Theme Question : DTD - Strict or Transitional?

Permalink
Does it really matter?

I'm working on setting up a theme and realized after getting all the css and html done that I was using strict. All the themes that I've looked through use transitional.

It doesn't look like anything changes if I switch it over to transitional, but I've only checked in FF3 on Linux so far.

Do any of the core blocks require transitional? Or can I just use strict and call it good?

hereNT
 
nolmscheid replied on at Permalink Reply
nolmscheid
I just did a quick Google Search and a lot of the articles that I read describe transitional type is when you are converting legacy websites. They say strict is the default and what should be used.

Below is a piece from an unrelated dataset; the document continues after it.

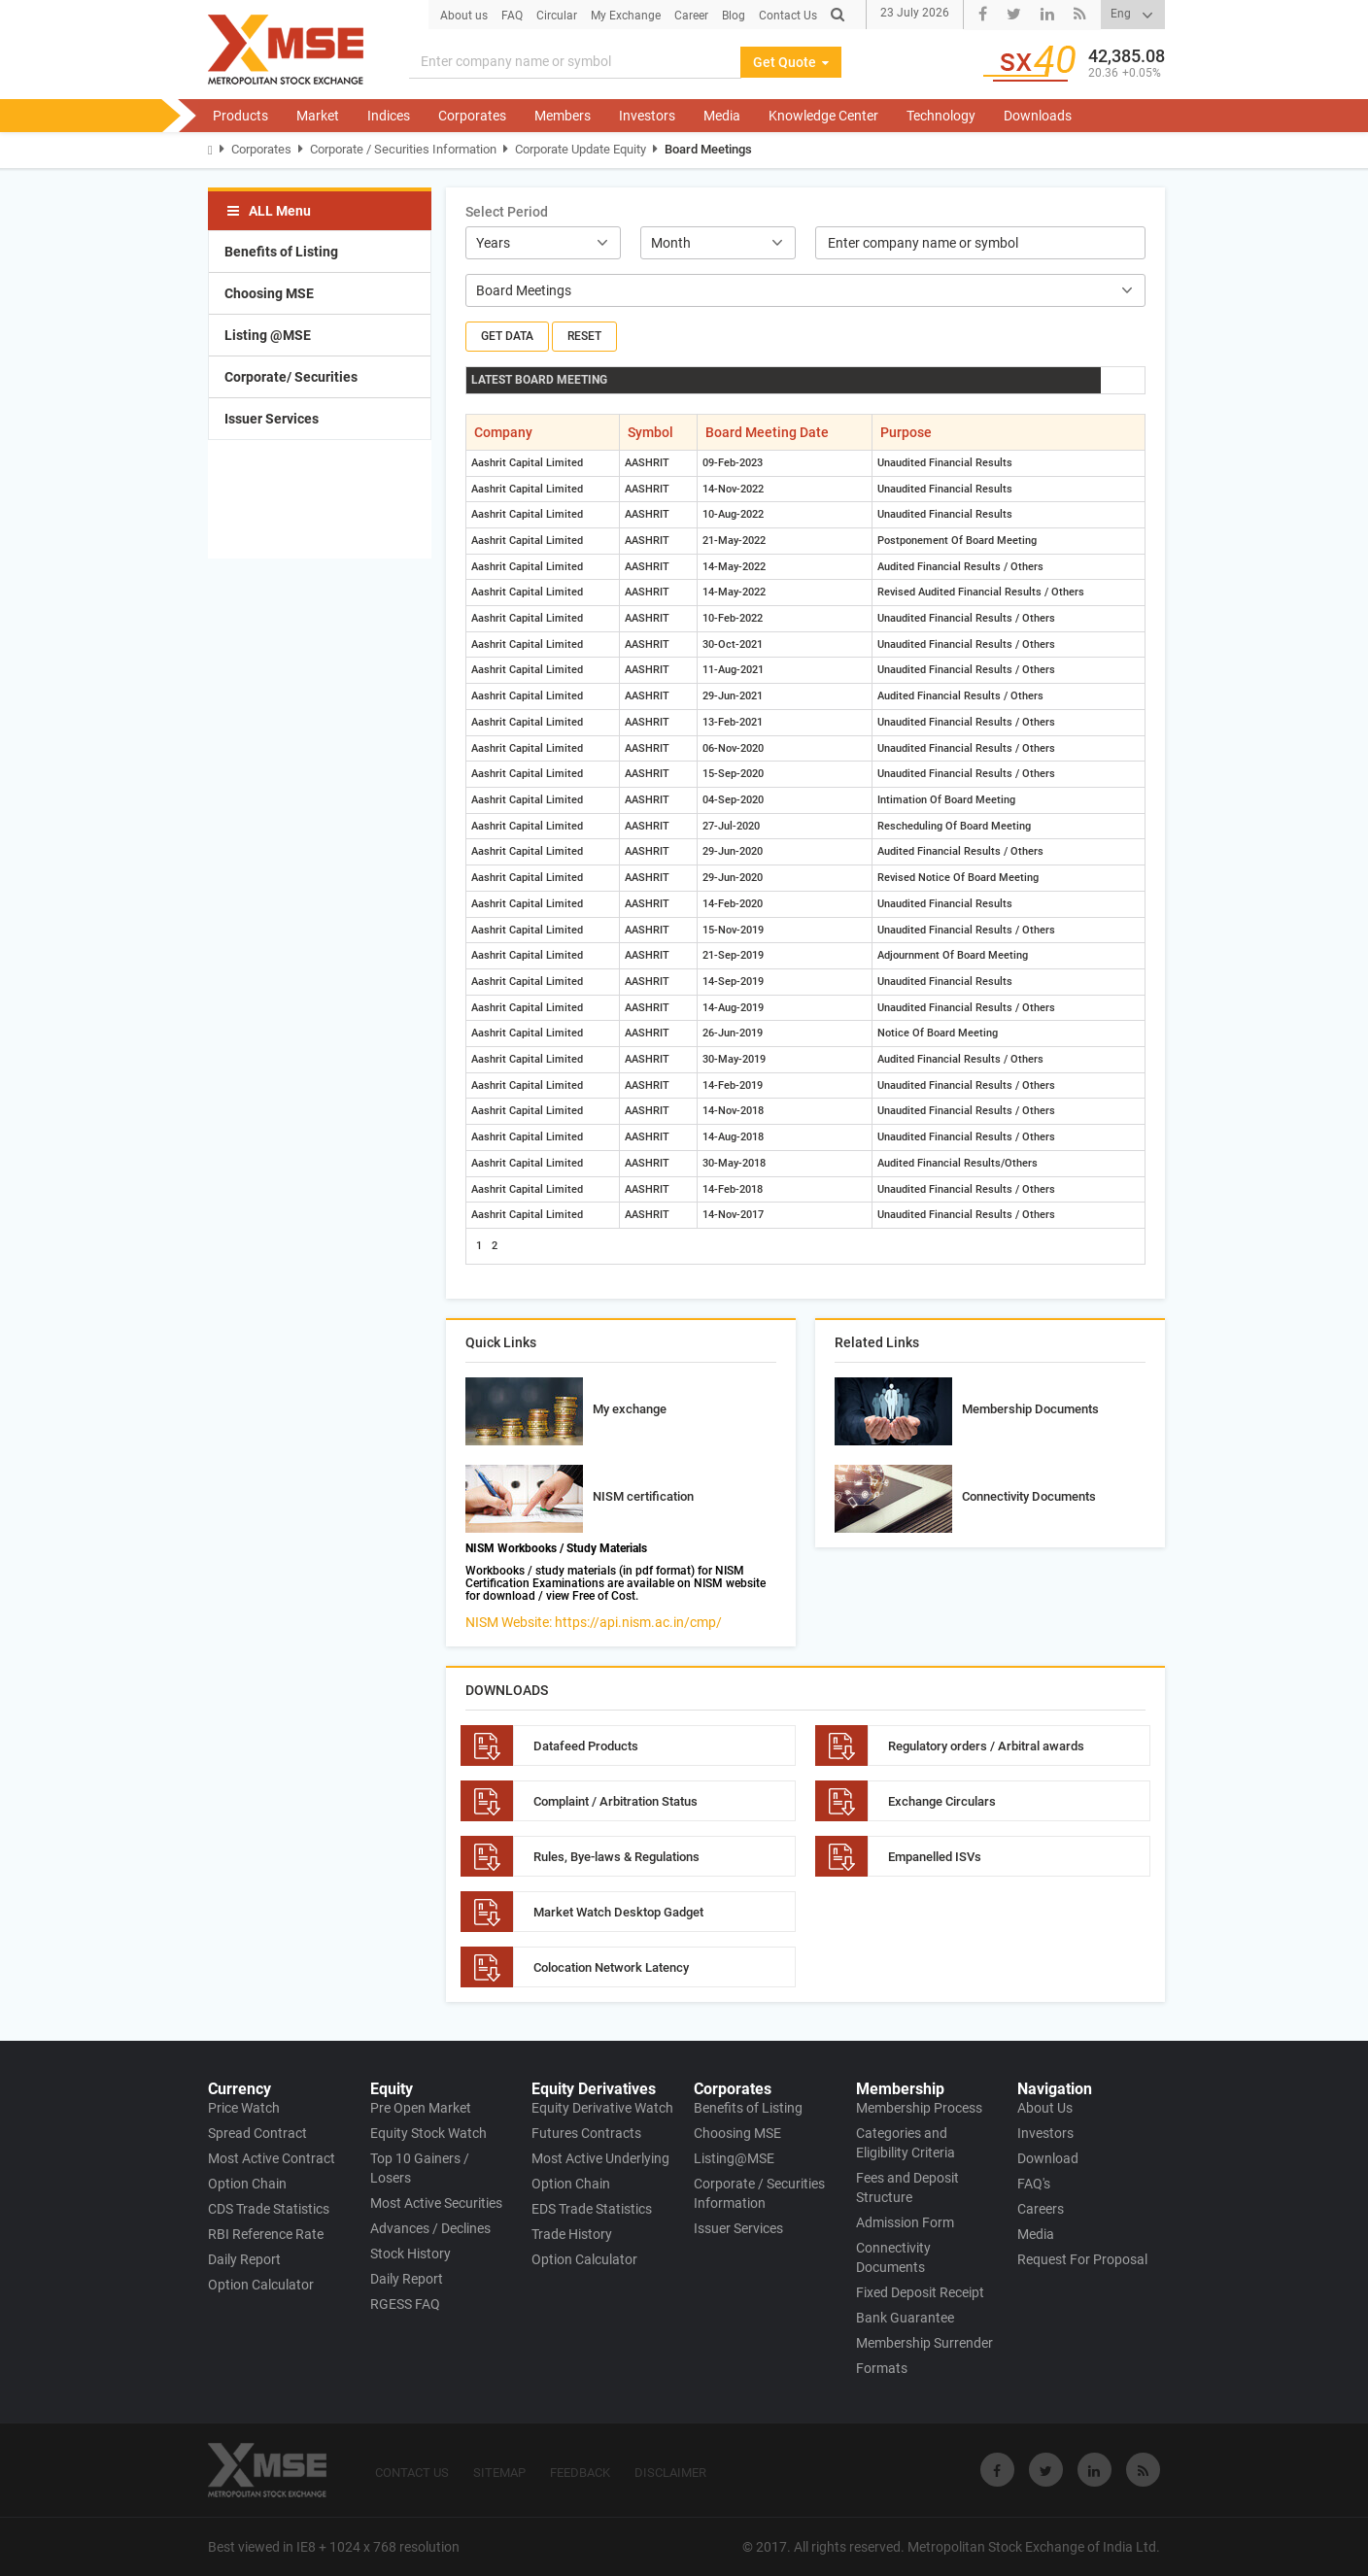  Describe the element at coordinates (281, 251) in the screenshot. I see `Benefits of Listing` at that location.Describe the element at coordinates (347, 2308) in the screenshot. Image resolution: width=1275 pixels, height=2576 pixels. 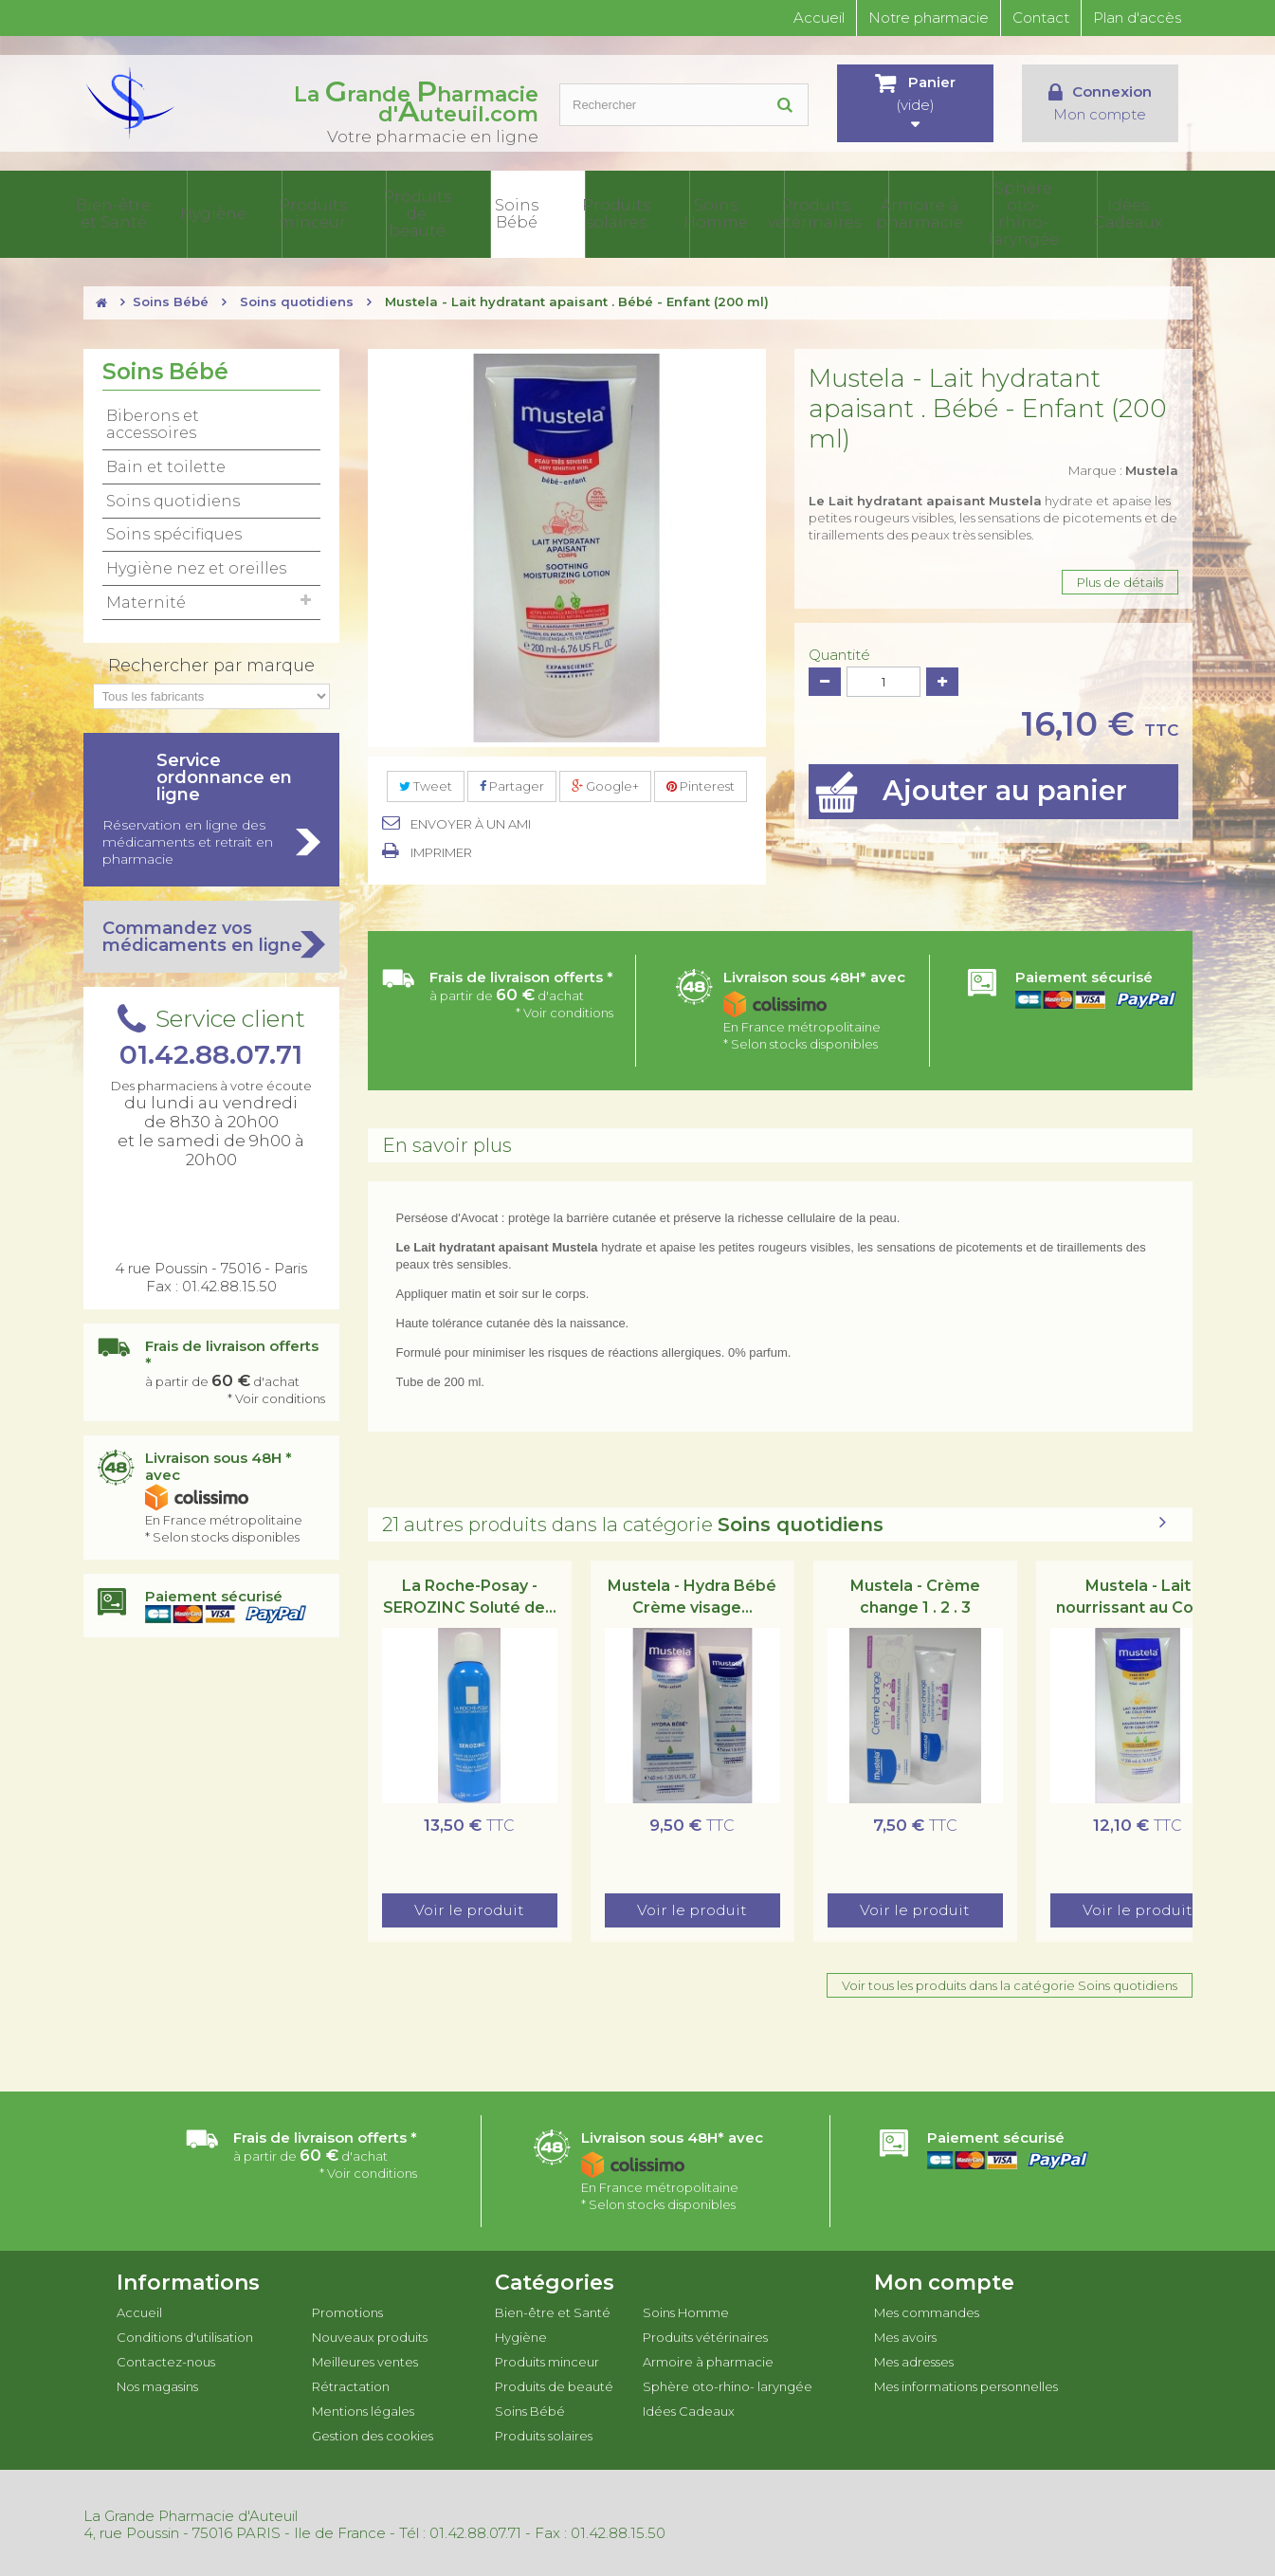
I see `Promotions` at that location.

How that relates to Concrete5 I am not sure, but most of the articles seemed to say that Strict is the default for new work.

Pulled this from a site:
The names reveal what they are about: Transitional DOCTYPEs are meant for those making the transition from older markup to modern ways. Strict DOCTYPEs are actually the default – the way HTML 4.01 and XHTML 1.0 were constructed to be used.
hereNT replied on at Permalink Reply
hereNT
I just don't know if there's something in Concrete that's going to break validation for strict, or look funny...
Remo replied on at Permalink Reply
Remo
I'm not saying transitional is better and I like starting with something strict but if things like a simple link that opens in a new window don't work anymore, I get annoyed a bit..

Why are you (and others) saying that strict is "better"?

Within a cms like concrete5 it actually gets invalid as soon as you add a few (not so fancy) things into tinymce. Transitional is a bit easier about that!
hereNT replied on at Permalink Reply
hereNT
I honestly just didn't think to check when I was starting the template. Now that I've realized that I should have checked it when starting out, I'm just wondering if it really does matter.

For now I'm just sticking with transitional, but I don't know if it will look different in some browsers because I'm making the change at this point in the game...
Remo replied on at Permalink Reply
Remo
I just read some posts about strict being the default value but no one mentions good reasons against transitional..

As long as I can't add link with target="_blank" I keep using transitional
Remo replied on at Permalink Reply
Remo
I'm usually using transitional because strict seems to have a problem with link that contain target="_blank"...

No one ever told me I shouldn't use transitional. If strict works - okay.. If not go for transitional.

I had quite a few customers that complained about the fact that their site isn't "valid", no one mentioned transitional nor strict..
2BitMarv replied on at Permalink Reply
2BitMarv
Strict mode has no "problem" with target attributes...it's just deprecated, so it doesn't work! If you still in need of that attributes like target or a tag like iframe it's necessary to use transitional. Plus the DOCTYPE can cause a very different behaviour on how the browser renders your code (also depending on how you have it constructed). Choosing strict mode whipes off propretary legacy code and concentrates on a clean an syntactically method. This requires a different and purified method of how to build a page wich is in most cases not matching the desires of customers. At least there is no good or bad, it's just a question of your needs :)
mario replied on at Permalink Reply
mario
i agree that transitional is still usually the way to go unless you don't need any deprecated markup. more importantly, making sure you're encoded as utf-8 in your content-type as opposed to iso-8859 is important to let you use a wider range of characters.